Before Four, Declutter More.

When I found out I was pregnant with my fourth child, I did what any mother would. I immediately googled what it would be like to have four kids.  And most of the articles discussed how to handle chaos. Anyone who has 3+ kids knows that it’s always chaotic. So I took to asking moms in the homeschool community. 

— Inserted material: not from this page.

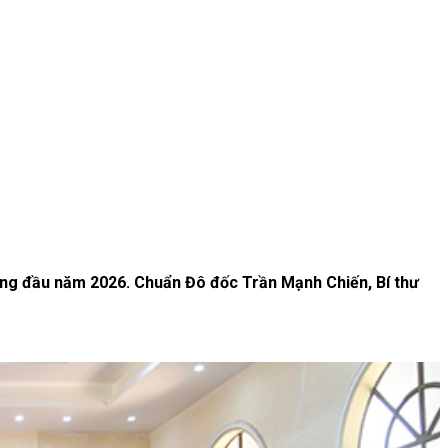
háng đầu năm 2026. Chuẩn Đô đốc Trần Mạnh Chiến, Bí thư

What was it like having four kids? How do you handle it? How can I prepare?
And it seemed like the general consensus was that it carried a huge mental load, and that if you have too much stuff in your home, it’s always going to feel hectic. Basically you need to get rid of everything. 
And not the-kids-can-amass-so-much-stuff everything, but as a family who is growing, junk will not help you to survive having a large family unless you get rid of it all. 
Now I know what you’re thinking. “I could have told you that.” And yes. But then no. 
 When I became pregnant, I assumed that I would prepare when the nesting bug would hit me at the end of pregnancy and everything would be neat and organized. This thought lasted for 5 minutes as I walked around my house realizing that unless my nesting was the entire Avenger team rolled into one, I was already setting myself up for failure. 
 I’m not a collector of junk, but when I say every room had stuff in it, I realized that in the state my house was in, it was going to be hard to take care of the baby and maintain any semblance of sanity. Enter the thoughts of “oh man, what the heck were we thinking” and “my god we are gonna need a bigger boat.” I was stressed. I mean I couldn’t sleep and couldn’t think. My house hadn’t fully been cleaned in over a year. 
 Yes, a room here, and there along with the bathroom and kitchen, but outside of that stuff had a way of migrating from one place to another. So, I adopted a pregnant version of Marie Kondo’s method and my husband and I got work on decluttering our house. Now did I see if things sparked joy, or any of that, no. I just got rid of stuff but it seemed to be at the same pace so we’ll appear to be fancy and say it was her method. I would love to say that the magic of getting happier happened when we started to declutter, but every weekend I felt and became more and more overwhelmed. More stressed, and more annoyed. We didn’t have a lot of stuff but we still had too much. The biggest stressor was it just felt like we weren’t moving fast enough. If we didn’t finish a room, it would sit until the following weekend, reminding me that 10 months of being pregnant seems like a long time, until it’s not. 
 It literally felt like a John Wayne western in my house, as I would stare down rooms and junk waiting for the help of my husband to move it. I should probably take this time to mention that I had a few health issues, so going at anything alone was unwise.
Anywho, the last 4-5 months of this pregnancy was hard. If we didn’t complete a task the way I hoped, I immediately felt like a failure. And the weight of that became heavy and consumed my days. I suddenly disliked my home. My family saw the shift in my usually optimistic state turn into constant quiet and sadness. 
I could literally go on and on about this, but I will say what everyone says when you are working on something; trust the process. 
Because aside from homeschooling stuff, we managed to declutter fifty percent of our house! And immediately after removing so much stuff, and deep cleaning every room the weight and stress gradually started to lift. Like what?! 
The best part about this is that while I was decluttering, I never realized that I was also decluttering my brain. I was getting rid of so much mental junk that I didn’t know was there. The heavy mental load I was feeling as a mother was cluttered. I was attached to clutter and I didn’t even realize it. Things were affecting my day to day in a way that it made everything else in life difficult. 
As women and mothers, we carry a lot. I mean, the only reason most of us have planners is because it has to go somewhere, you know?  We literally are the beacons of our families’ life. And when we remove what seems like a miniscule obstacle it feels like someone has given us an ice cold lemonade on a hot day. 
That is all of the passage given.